Offering Condolences

The setting sun.
The setting sun.

Death. It’s a topic that makes most cultures squirm a bit, and I’ve seen more than my fair share of Mongolians aptly avoid the subject. Some believe that speaking about it invites it into your life.

I’ve recently had two of my teachers experience such a terrible loss. I was at a loss for what to do: They were my colleagues, but not close family. Immediate family set up a ger or open their home as a sitting area, and gather with each other on the first day. The second day, extended family comes in and pays their respects. Afterwards, close friends may join. This all depends on how traditional the family is, or how many people they wish to receive.

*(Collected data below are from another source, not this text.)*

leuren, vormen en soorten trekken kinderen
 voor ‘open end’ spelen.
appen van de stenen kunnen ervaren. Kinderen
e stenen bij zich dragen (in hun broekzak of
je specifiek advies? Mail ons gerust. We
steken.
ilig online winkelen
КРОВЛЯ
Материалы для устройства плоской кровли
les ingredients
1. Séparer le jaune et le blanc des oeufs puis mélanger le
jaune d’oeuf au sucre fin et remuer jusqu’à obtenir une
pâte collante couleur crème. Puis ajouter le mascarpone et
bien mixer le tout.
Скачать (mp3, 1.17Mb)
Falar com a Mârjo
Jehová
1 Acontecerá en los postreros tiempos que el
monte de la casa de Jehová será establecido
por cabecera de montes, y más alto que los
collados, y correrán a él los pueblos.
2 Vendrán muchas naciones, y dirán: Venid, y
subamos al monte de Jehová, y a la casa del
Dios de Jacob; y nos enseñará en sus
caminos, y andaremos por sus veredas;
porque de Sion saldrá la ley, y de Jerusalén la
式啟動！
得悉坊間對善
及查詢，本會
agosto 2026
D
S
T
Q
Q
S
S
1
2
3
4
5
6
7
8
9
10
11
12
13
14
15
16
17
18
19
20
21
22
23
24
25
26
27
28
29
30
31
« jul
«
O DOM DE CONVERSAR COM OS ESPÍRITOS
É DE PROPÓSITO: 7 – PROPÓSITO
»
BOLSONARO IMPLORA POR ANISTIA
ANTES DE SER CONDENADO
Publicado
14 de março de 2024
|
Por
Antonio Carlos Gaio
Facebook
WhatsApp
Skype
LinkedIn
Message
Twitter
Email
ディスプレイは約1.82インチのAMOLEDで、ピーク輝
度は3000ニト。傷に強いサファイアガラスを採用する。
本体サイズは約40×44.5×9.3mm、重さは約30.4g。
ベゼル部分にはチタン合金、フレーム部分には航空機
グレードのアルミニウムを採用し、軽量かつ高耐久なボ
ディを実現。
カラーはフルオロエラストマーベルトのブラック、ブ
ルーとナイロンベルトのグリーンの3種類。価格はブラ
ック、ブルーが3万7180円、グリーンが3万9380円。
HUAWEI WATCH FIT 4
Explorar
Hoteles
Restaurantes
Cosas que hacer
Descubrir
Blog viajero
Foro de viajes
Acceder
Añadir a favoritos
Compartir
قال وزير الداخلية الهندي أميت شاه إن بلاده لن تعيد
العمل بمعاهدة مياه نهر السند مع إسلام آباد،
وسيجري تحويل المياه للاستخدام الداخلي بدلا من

I asked what I should do, if anything, to show my condolences. I didn’t want to come across as condescending or insensitive, and I felt the many unknown pitfalls could be incredibly damaging to our relationship. My teachers told me to give a small gift of money to show my respect for the deceased. In Mongolian, this offering is called боян (boyan), which literally translates to “charity” or “good deed.” I did so without question. A few days later, I received a small bag with gifts from the teacher: soap, matches, and a few other goods. My other teacher gave a similar bag: matches, baby wipes, and Korean energy drinks. I assume the matches are to represent light, as they are one of the three offerings one makes to the Buddha at temples. I could be horribly wrong; I never asked.

21 days after the passing is also an important day. The teachers both took days off from school. I asked why it was an important day, but no one could really explain it to me in English. In Buddhism, it is believed in some sects that the time that a soul may be reborn is either 3, 21, 49, or 100 days after death. A few weeks later, I was able to talk to my supervisor about working with my counterpart again. She mentioned that the 49 days had passed, and that Mongolians (who are Buddhist) believe that this is when the soul departs this world and heads for whatever is next. I suppose the day count could be different for each person; perhaps foretold by a monk after the person has died.

Bonus fact: It is considered very bad luck in Mongolia to live near or next to a cemetery. The one that I have managed to see in our ger district is quite far away from the nearest home.